Ian Potter sends news of the work being done by Rishi Sunak, the new MP for William Hague’s old seat in Yorkshire. He sits on the DEFRA select committee and has been doing a lot of work on the milk price crisis, both in the select committee context but also doing his own research.
Mr Sunak says: We know how much a farmer gets paid for a pint of milk, and we know how much we pay for it in the shops. What we don’t know is how big the margins are in-between. We need to work towards the kind of transparency that allows us to follow milk from farmer to shelf in order to ensure a fair price is being paid at every stage. Good supply chain practices then need to be enforced by a tough Grocery Code Adjudicator and strong code of practice.
Rishi Sunak has come up with a ten-point plan for the industry – a series of practical proposals, some short term some mid-to long-term:
Ten steps to help save British dairying
LAST week I spoke to an 80-year-old farmer in my constituency who told me that in a lifetime of dairy farming he had never seen times so bad. With farmgate milk prices falling 30% in a year – in many cases below the cost of production – it’s far from an exaggeration.
I have spent the last few weeks speaking to dairy farmers, industry experts and government ministers about the terrible difficulties the industry is facing. It’s clear nobody can wave a magic wand and resolve a situation ultimately caused by a global glut of milk, but I believe there are ten key steps that can, and must, be taken if we are to protect this most valuable element of our rural community:
- More retailers giving farmers a fair deal
Many supermarkets have worked hard through a time of rock-bottom global milk prices to ensure that British farmers receive a sustainable price. That said, more can be done and it is absolutely vital every major retailer pays a fair price for British dairy produce. You can see how your supermarket treats its farmers by checking the National Farmers Union website – if you’re not happy, vote with your wallet.
- An end to milk being used a permanent ‘loss leader’
All of us have seen the price of milk plummet in recent years, with many supermarkets now charging only £1 for four pints. This kind of pricing can have widely detrimental effects. That’s because low prices in supermarkets force down prices all across the market, forcing your corner shop to cut its milk price in order to compete, in turn putting pressure on milk producers. Milk is a quality product, and pricing should reflect that.
- Better labelling of British produce
It might seem like there is little that could be more English than a slice of Cheddar, but what many consumers don’t know is that many of the major cheddar brands on the shelves are produced in Europe. We need to have clearer packaging that empowers consumers to buy British.
- More domestic production of dairy products
It’s a scandal that two thirds of our cheese and 30% of our butter is imported from overseas. We need to invest more in processing technology to make sure we are adding value to British milk by turning more of it into British butter, yoghurt and cheese rather than importing so much.
- More supply chain transparency and enforcement
We know how much a farmer gets paid for a pint of milk, and we know how much we pay for it in the shops. What we don’t know is how big the margins are in-between. We need to work towards the kind of transparency that allows us to follow milk from farmer to shelf in order to ensure a fair price is being paid at every stage. Good supply chain practices then need to be enforced by a tough Grocery Code Adjudicator and strong code of practice.
- More dairy Producer Organisations
Groups of farmers banding together to negotiate a better sale price for milk and a lower purchase price for feed and machinery are commonplace across Europe, particularly in the successful German market. In the UK we currently have only one such producer organisation. If farmers are going to balance out the power of big processors and retailers that needs to change.
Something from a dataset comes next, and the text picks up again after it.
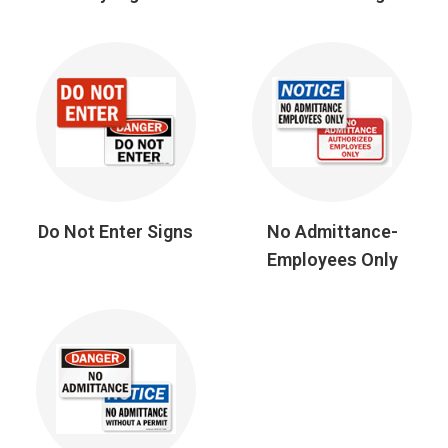
Do Not Enter Signs
No Admittance-
Employees Only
- Government must buy British
National government is working hard to purchase British dairy products, but more can be done at a regional level. We must push local government, hospitals, schools, and military establishments to do more.
- A working dairy futures market
Futures are a way for farmers to agree a pre-arranged price for milk they will produce in the future. The price stability this can give has the potential to be invaluable to the volatile dairy industry. We need the UK to follow in the footsteps of the USA and New Zealand in making a working dairy futures market available.
- Review of levy board spending
Every dairy farmer in the UK currently pays a percentage of their income to a government- run levy board. Many farmers feel that more of that money needs to be spent promoting the benefits of milk and encouraging consumers to choose British. It is vital that farmers feel like their levy money is being spent in a way that actually helps them.
- Immediate financial assistance
The EU has announced a €500m crisis fund to support vulnerable dairy farmers and we must get our fair share. Also, it is important that regular CAP payments to farmers should be made as quickly as possible to ease cash flow problems. Lastly, HMRC and banks must understand the inherent volatility in farming incomes and be flexible in how they treat farmers.
COMMENT FROM RISHI
Without its dairy farmers, Yorkshire’s magical landscape would soon see its lush fields turn to scrub and its dry-stone-walls go unrepaired.
Meanwhile, with Britain already only 60% self-sufficient in food, our country’s ability to feed itself in a time of crisis would be diminished.
Only by working together can we preserve our dairy industry, and with it our beautiful countryside, for generations to come.